LG's 2024 OLED TVs Revealed

I'm interested in getting the C4 42 inch for my Mum. She's currently using an old 32 inch LCD so it would be a nice upgrade for her.
 
I really wanted to have a Sony A95K or A95L for once, let's see if LG 4's series pushes some price sensitivity towards Sony flagships..
Sony will smack them in pq with the 2024 lineup.
Unfortunately the announcement of them won't likely be a CES.
 
The old C7 55" in my room is absolutely buggered. Hit the 3yr mark and rapidly experienced permanent burn-in. Not burn-in from carelessly leaving any static elements on screen for prolonged periods (was always very careful, plus had screensaver, shift & the refresher on) but premature pixel aging as a result of repeat short exposures to various elements.

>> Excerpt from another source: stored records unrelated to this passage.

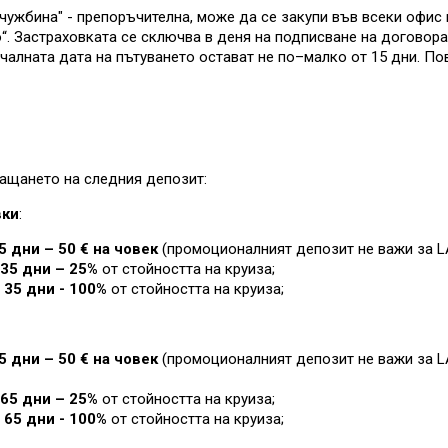
ужбина" - препоръчителна, може да се закупи във всеки офис 
. Застраховката се сключва в деня на подписване на договора 
чалната дата на пътуването остават не по–малко от 15 дни. П
ащането на следния депозит:
вки
:
5 дни – 50 € на човек
(промоционалният депозит не важи за L
35 дни – 25%
от стойността на круиза
;
 35 дни - 100%
от стойността на круиза
;
5 дни – 50 € на човек
(промоционалният депозит не важи за L
65 дни – 25%
от стойността на круиза
;
 65 дни - 100%
от стойността на круиза
;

If something dominant in yellow or red is on the screen the entire centre of the image has a strong green shift and the youtube app UI elements are all over the place. Plus there are completely burnt out pixel clusters along the bottom. I really lost the panel lottery on this one. On another note, having red static UI elements on a native app like YouTube on an OLED TV is stupid. They should modify it to monochrome + reduced contrast for OLEDs TVs.

Been wanting to upgrade for a while, was hoping that ~5yrs down the line there would've been more of a jump. Looks like MLA might finally be the tech to get me to pull the trigger. What would be ideal is 2x brightness from MLA + a 240Hz panel with BFI.

Will probs wait for the price of the G4 65" to drop near the end of the year, get a PS5 Pro around the same time and update to a better 4K Blu-ray player, my X700 is a temperamental piece of crap..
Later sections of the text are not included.